WORK INSTRUCTION: Every line in the data below that includes "saison" belongs in the answer, copied as it stands.

[Start of section]

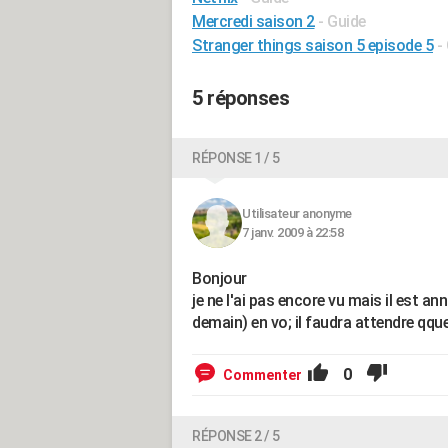
Mercredi saison 2
- Guide
Stranger things saison 5 episode 5
-
5 réponses
RÉPONSE 1 / 5
Utilisateur anonyme
7 janv. 2009 à 22:58
Bonjour
je ne l'ai pas encore vu mais il est an
demain) en vo; il faudra attendre qque
0
Commenter
RÉPONSE 2 / 5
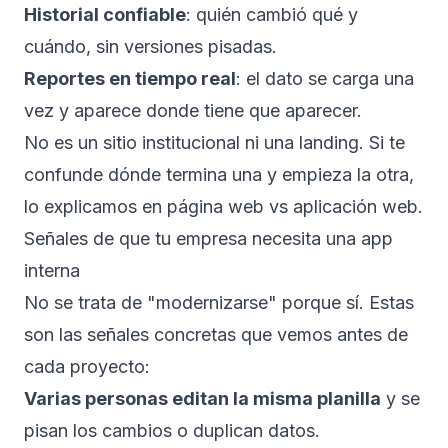
Historial confiable
: quién cambió qué y
cuándo, sin versiones pisadas.
Reportes en tiempo real
: el dato se carga una
vez y aparece donde tiene que aparecer.
No es un sitio institucional ni una landing. Si te
confunde dónde termina una y empieza la otra,
lo explicamos en
página web vs aplicación web
.
Señales de que tu empresa necesita una app
interna
No se trata de "modernizarse" porque sí. Estas
son las señales concretas que vemos antes de
cada proyecto:
Varias personas editan la misma planilla
y se
pisan los cambios o duplican datos.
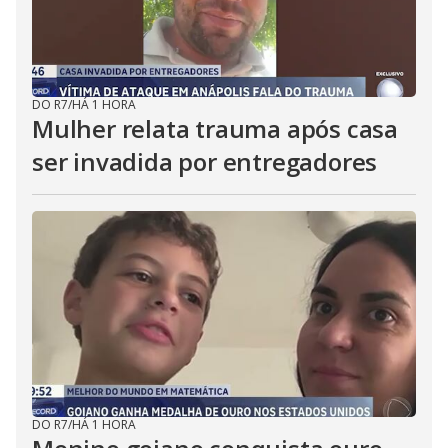
DO R7
/
HÁ 1 HORA
Mulher relata trauma após casa
ser invadida por entregadores
DO R7
/
HÁ 1 HORA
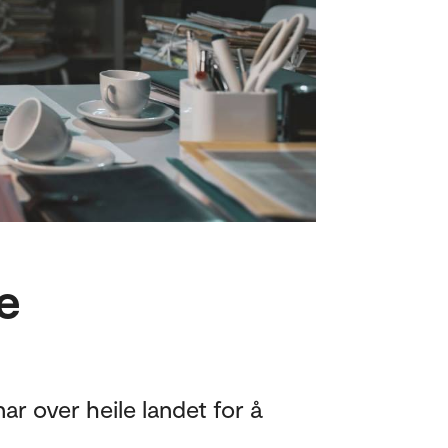
e
r over heile landet for å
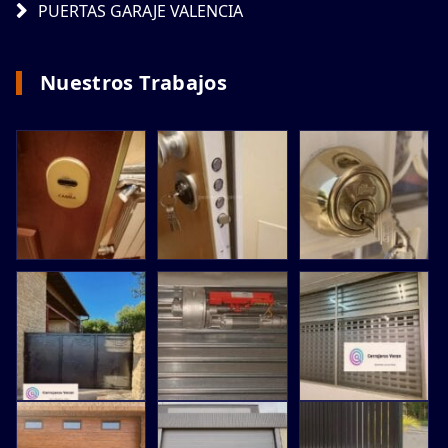
PUERTAS GARAJE VALENCIA
Nuestros Trabajos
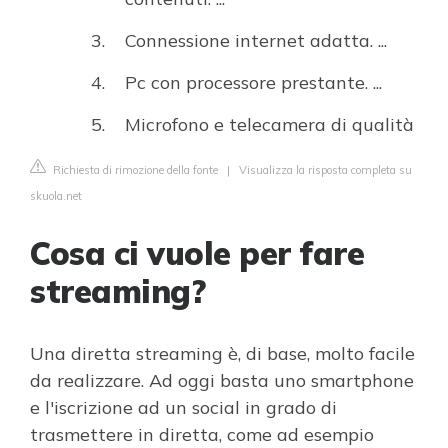
Connessione internet adatta. ...
Pc con processore prestante. ...
Microfono e telecamera di qualità
Richiesta di rimozione della fonte
|
Visualizza la risposta completa su
skuola.net
Cosa ci vuole per fare
streaming?
Una diretta streaming è, di base, molto facile
da realizzare. Ad oggi basta uno smartphone
e l'iscrizione ad un social in grado di
trasmettere in diretta, come ad esempio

[End of section]

SOLUTION FOR THIS PROBLEM:
Mercredi saison 2
Stranger things saison 5 episode 5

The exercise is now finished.